Zaczynają karierę jako kilkumiesięczne niemowlaki. Potrafią zarabiać krocie. Drogą do sukcesu są dla nich zdjęcia w bardzo młodym wieku. Mowa o małoletnich aktorach i modelach, którzy podbijają świat reklamy i filmu.

W telewizji świat zawsze jest idealny. Wszyscy są bogaci, zdrowi i uśmiechnięci. Tak też muszą wyglądać dziecięcy aktorzy. Robią karierę, ale czy to moralne?

Dziecięcą gwiazdą reklamy i telewizji był Jakub Kusiak. Zaczęło się niewinnie, ale sam przyznaje, że nie zawsze było kolorowo.

- Zaczęliśmy z bratem statystować w wieku kilku lat. Wszystko zawdzięczamy rodzicom, którzy do dziś zajmują się naszą karierą. Mam brata bliźniaka, jasną karnację i rude włosy. Dzięki temu byliśmy charakterystyczni. Na każdym castingu wzbudzaliśmy zainteresowanie - opowiada Jakub Kusiak.
Zaczęło się od reklam czekolady i batonów.

- Jako pierwszy zatrudnił nas Wedel, potem Milka. Kiedy mieliśmy 17 lat, zostaliśmy twarzą chipsów Crunchips. Chodziliśmy wtedy do liceum, byliśmy w telewizji i nie narzekaliśmy na brak zainteresowania ze strony dziewczyn. To były fajne czasy - przyznaje Jakub.

Po reklamach bardzo szybko przyszedł czas na telewizję. Dwójka bliźniaków występowała w "5.10.15" i prowadziła "Rower Błażeja". Po występach w reklamie i telewizji spróbowali swoich sił w modelingu.

- Chodziliśmy po wybiegach w Polsce i na świecie. Często bywaliśmy w Paryżu. Zwiedziłem kawał świata i przeżyłem mnóstwo przygód, których nikt mi teraz nie odbierze - mówi Kusiak.

Z reklamą i telewizją Jakub się nie chce rozstawać. Ale pomysłów na życie miał wiele. Rodzice wychowywali go na młodocianą gwiazdę. Nie było roku, w którym nie pokazałby się w telewizji lub filmie. Na studia miał iść do Akademii Muzycznej, bo warto rozwijać sceniczne talenty. Ale zbuntował się. Pierwszy raz.

- Poszedłem na dziennikarstwo. Miałem dosyć stania przed kamerą. Wolałem robić to z innej strony.

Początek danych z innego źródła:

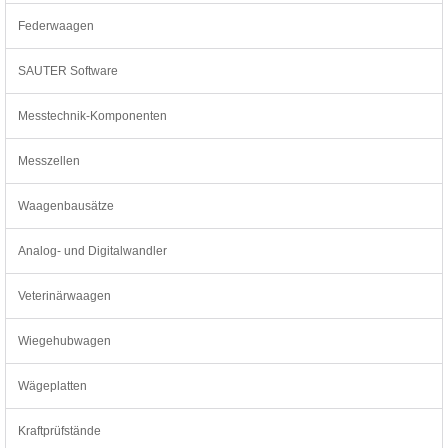
Federwaagen
SAUTER Software
Messtechnik-Komponenten
Messzellen
Waagenbausätze
Analog- und Digitalwandler
Veterinärwaagen
Wiegehubwagen
Wägeplatten
Kraftprüfstände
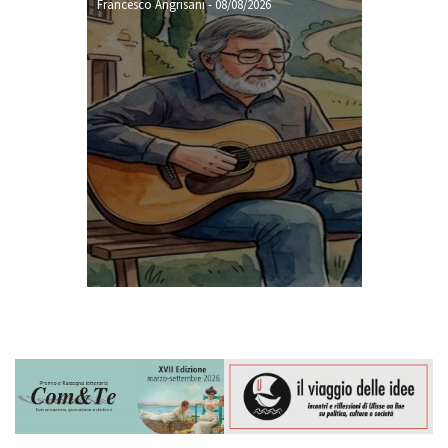
Francesco Angrisani
-
08/08/2026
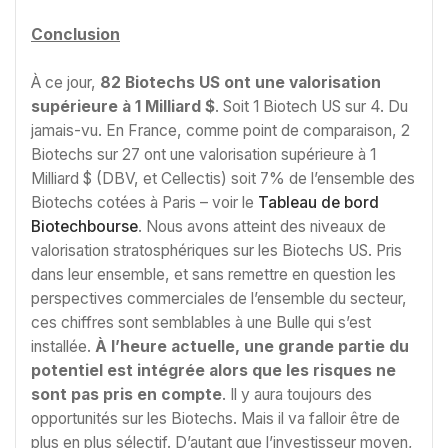
Conclusion
À ce jour,
82 Biotechs US ont une valorisation
supérieure à 1 Milliard $
. Soit 1 Biotech US sur 4. Du
jamais-vu. En France, comme point de comparaison, 2
Biotechs sur 27 ont une valorisation supérieure à 1
Milliard $ (DBV, et Cellectis) soit 7% de l’ensemble des
Biotechs cotées à Paris – voir le
Tableau de bord
Biotechbourse
. Nous avons atteint des niveaux de
valorisation stratosphériques sur les Biotechs US. Pris
dans leur ensemble, et sans remettre en question les
perspectives commerciales de l’ensemble du secteur,
ces chiffres sont semblables à une Bulle qui s’est
installée.
À l’heure actuelle, une grande partie du
potentiel est intégrée alors que les risques ne
sont pas pris en compte
. Il y aura toujours des
opportunités sur les Biotechs. Mais il va falloir être de
plus en plus sélectif. D’autant que l’investisseur moyen,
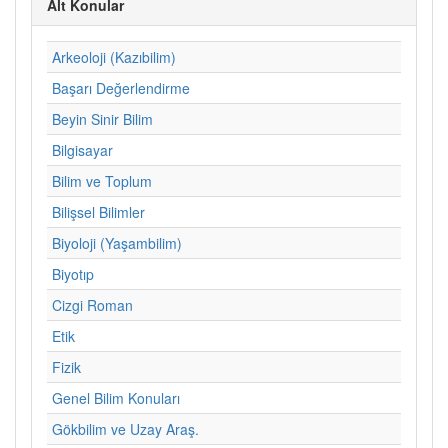
Alt Konular
Arkeoloji (Kazıbilim)
Başarı Değerlendirme
Beyin Sinir Bilim
Bilgisayar
Bilim ve Toplum
Bilişsel Bilimler
Biyoloji (Yaşambilim)
Biyotıp
Cizgi Roman
Etik
Fizik
Genel Bilim Konuları
Gökbilim ve Uzay Araş.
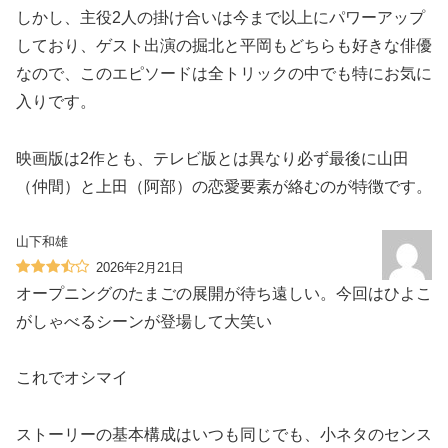
しかし、主役2人の掛け合いは今まで以上にパワーアップ
しており、ゲスト出演の掘北と平岡もどちらも好きな俳優
なので、このエピソードは全トリックの中でも特にお気に
入りです。
映画版は2作とも、テレビ版とは異なり必ず最後に山田
（仲間）と上田（阿部）の恋愛要素が絡むのが特徴です。
山下和雄
2026年2月21日
オープニングのたまごの展開が待ち遠しい。今回はひよこ
がしゃべるシーンが登場して大笑い
これでオシマイ
ストーリーの基本構成はいつも同じでも、小ネタのセンス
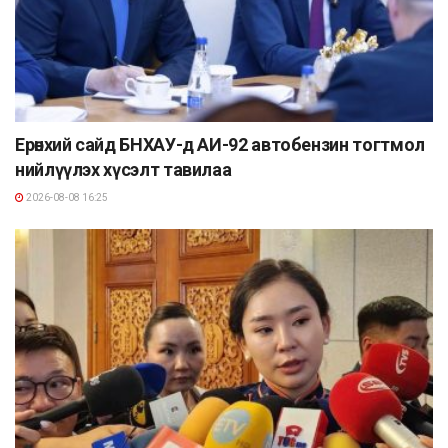
Ерөнхий сайд БНХАУ-д АИ-92 автобензин тогтмол
нийлүүлэх хүсэлт тавилаа
2026-08-08 16:25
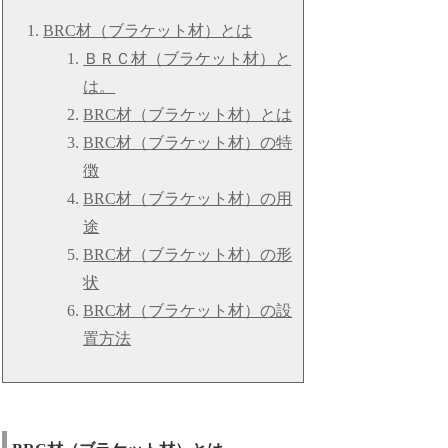
BRC材（ブラケット材）とは
ＢＲＣ材（ブラケット材）と
は。
BRC材（ブラケット材）とは
BRC材（ブラケット材）の特
徴
BRC材（ブラケット材）の用
途
BRC材（ブラケット材）の形
状
BRC材（ブラケット材）の設
置方法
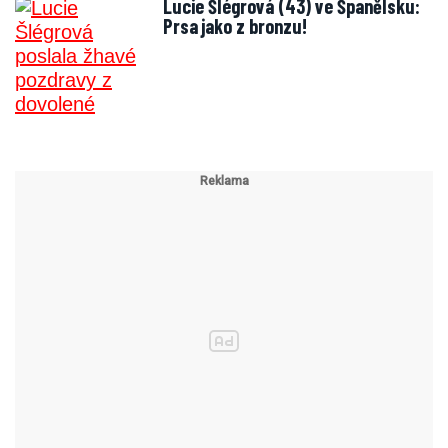
Lucie Šlégrová (43) ve Španělsku:
Prsa jako z bronzu!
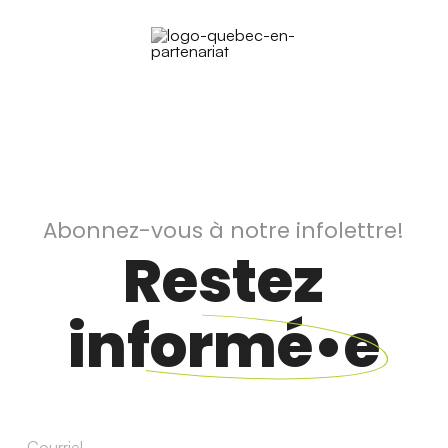
Abonnez-vous à notre infolettre!
Restez
informé•e
Courriel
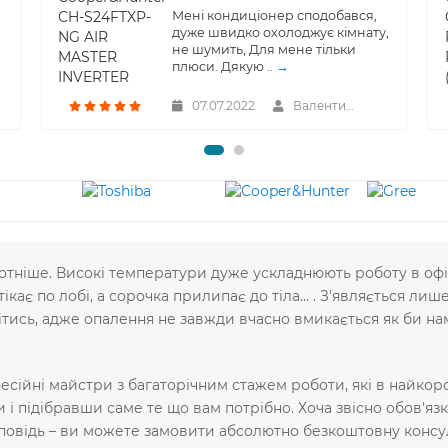
Мені кондиціонер сподобався,
дуже швидко охолоджує кімнату,
не шумить, Для мене тільки
плюси. Дякую ..
→
07.07.2022
Валентина
пекотніше. Високі температури дуже ускладнюють роботу в оф
ікає по лобі, а сорочка прилипає до тіла… . З'являється ли
ітись, адже опалення не завжди вчасно вмикається як би нам 
сійні майстри з багаторічним стажем роботи, які в найкор
і підібравши саме те що вам потрібно. Хоча звісно обов'яз
ідповідь – ви можете замовити абсолютно безкоштовну консу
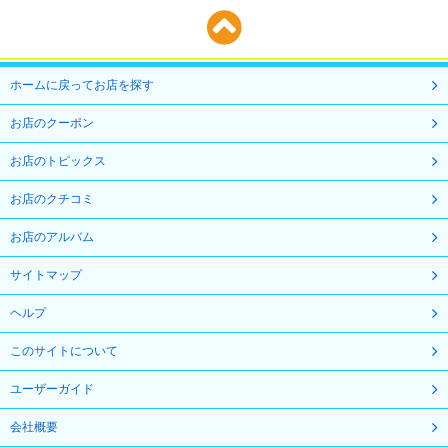
ホームに戻ってお店を探す
お店のクーポン
お店のトピックス
お店のクチコミ
お店のアルバム
サイトマップ
ヘルプ
このサイトについて
ユーザーガイド
会社概要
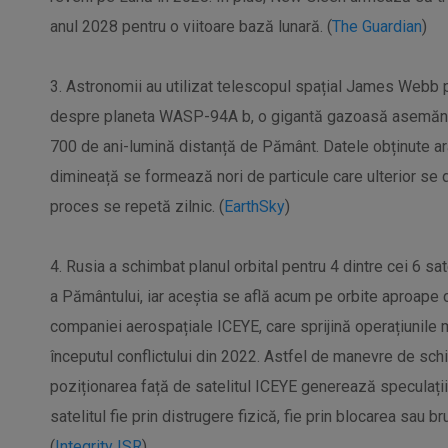
anul 2028 pentru o viitoare bază lunară. (
The Guardian
)
3. Astronomii au utilizat telescopul spațial James Webb p
despre planeta WASP-94A b, o gigantă gazoasă asemănăto
700 de ani-lumină distanță de Pământ. Datele obținute ara
dimineață se formează nori de particule care ulterior se d
proces se repetă zilnic. (
EarthSky
)
4. Rusia a schimbat planul orbital pentru 4 dintre cei 6 sa
a Pământului, iar aceștia se află acum pe orbite aproape c
companiei aerospațiale ICEYE, care sprijină operațiunile m
începutul conflictului din 2022. Astfel de manevre de schim
poziționarea față de satelitul ICEYE generează speculații
satelitul fie prin distrugere fizică, fie prin blocarea sau
(
Integrity ISR
)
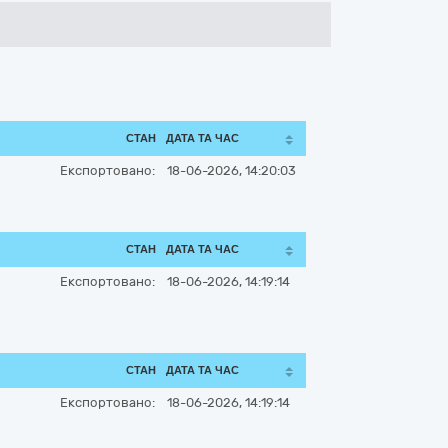
СТАН
ДАТА ТА ЧАС
Експортовано:
18-06-2026, 14:20:03
СТАН
ДАТА ТА ЧАС
Експортовано:
18-06-2026, 14:19:14
СТАН
ДАТА ТА ЧАС
Експортовано:
18-06-2026, 14:19:14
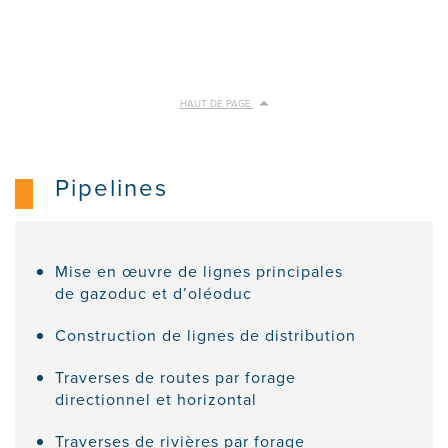
HAUT DE PAGE
Pipelines
Mise en œuvre de lignes principales
de gazoduc et d’oléoduc
Construction de lignes de distribution
Traverses de routes par forage
directionnel et horizontal
Traverses de rivières par forage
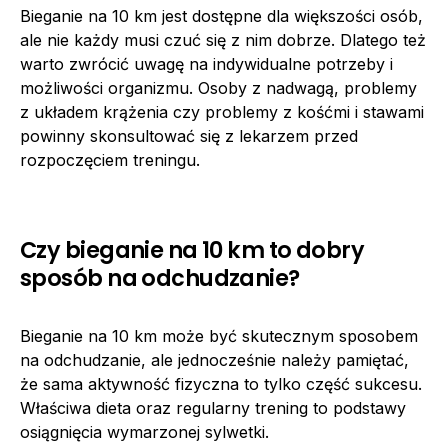
Bieganie na 10 km jest dostępne dla większości osób,
ale nie każdy musi czuć się z nim dobrze. Dlatego też
warto zwrócić uwagę na indywidualne potrzeby i
możliwości organizmu. Osoby z nadwagą, problemy
z układem krążenia czy problemy z kośćmi i stawami
powinny skonsultować się z lekarzem przed
rozpoczęciem treningu.
Czy bieganie na 10 km to dobry
sposób na odchudzanie?
Bieganie na 10 km może być skutecznym sposobem
na odchudzanie, ale jednocześnie należy pamiętać,
że sama aktywność fizyczna to tylko część sukcesu.
Właściwa dieta oraz regularny trening to podstawy
osiągnięcia wymarzonej sylwetki.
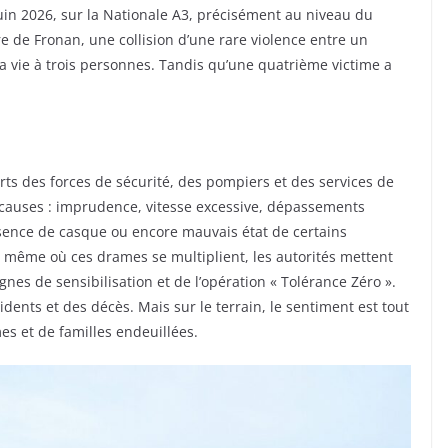
uin 2026, sur la Nationale A3, précisément au niveau du
e de Fronan, une collision d’une rare violence entre un
 vie à trois personnes. Tandis qu’une quatrième victime a
orts des forces de sécurité, des pompiers et des services de
causes : imprudence, vitesse excessive, dépassements
sence de casque ou encore mauvais état de certains
 même où ces drames se multiplient, les autorités mettent
es de sensibilisation et de l’opération « Tolérance Zéro ».
cidents et des décès. Mais sur le terrain, le sentiment est tout
es et de familles endeuillées.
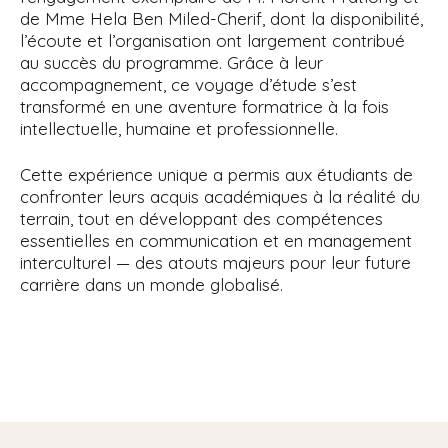
de Mme Hela Ben Miled-Cherif, dont la disponibilité,
l’écoute et l’organisation ont largement contribué
au succès du programme. Grâce à leur
accompagnement, ce voyage d’étude s’est
transformé en une aventure formatrice à la fois
intellectuelle, humaine et professionnelle.
Cette expérience unique a permis aux étudiants de
confronter leurs acquis académiques à la réalité du
terrain, tout en développant des compétences
essentielles en communication et en management
interculturel — des atouts majeurs pour leur future
carrière dans un monde globalisé.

Brat wybrał socjologię. To są nasze prawdziwe zainteresowania. Rodzice szczególnie nie protestowali. Ale nie wiem, czy kiedyś nie wrócę jeszcze na scenę albo przed kamerę, bo to fajna praca- zapowiada Kusiak.
Takich dzieci jak Jakub jest w Polsce coraz więcej. W telewizji rzadko trafia się reklama, w której nie występuje dziecko. Nawet w bardzo męskich dotychczas spotach promujących nowe samochody, coraz częściej zamiast wolności na drodze pokazuje się bezpieczeństwo dzieci, a co za tym idzie - rodziny. Uosobieniem bezpieczeństwa są mali aktorzy przypięci pasami w foteliku na tylnym siedzeniu podróżujący z beztroską miną. Dzieci występują także w klipach zachęcających do kupna pralek, proszków do prania, pampersów i płatków śniadaniowych. Hitem są oczywiście zabawki i smakołyki dla dzieci, którymi w telewizji zawsze zajadają się mali aktorzy.

Szczególnie chętnie z pracy małoletnich aktorów korzystają producenci sosów do potraw, zup warzywnych, margaryn oraz wszelkiego rodzaju przypraw. Dzieci są pomocnikami rodziców i przy wspólnym stole zachwalają smaki reklamowanych potraw. Prawie każda ze znanych reklam w swoim scenariuszu ma jasnowłosą dziewczynkę o niebieskich oczach. Chętnie korzysta się także ze słodkich chłopców o zadartych noskach, z fryzurą na "grzybka" i pełnymi policzkami. Taką parkę najczęściej można spotkać w reklamie margaryny. Dziewczynka razem z mamą trochę niezdarnie piecze ciasto, a chłopiec smakuje, oblizując palce z zachwytu. Całość przybiera charakter sielankowej bajki. Bardzo podobny schemat obserwujemy w reklamach serków, jogurtów, a nawet mleka. Rozrabiaki, obcięte na jeżyka częściej pojawiają się w reklamach proszków i płynów do prania, kiedy wracają w brudnych koszulkach z meczu piłki nożnej.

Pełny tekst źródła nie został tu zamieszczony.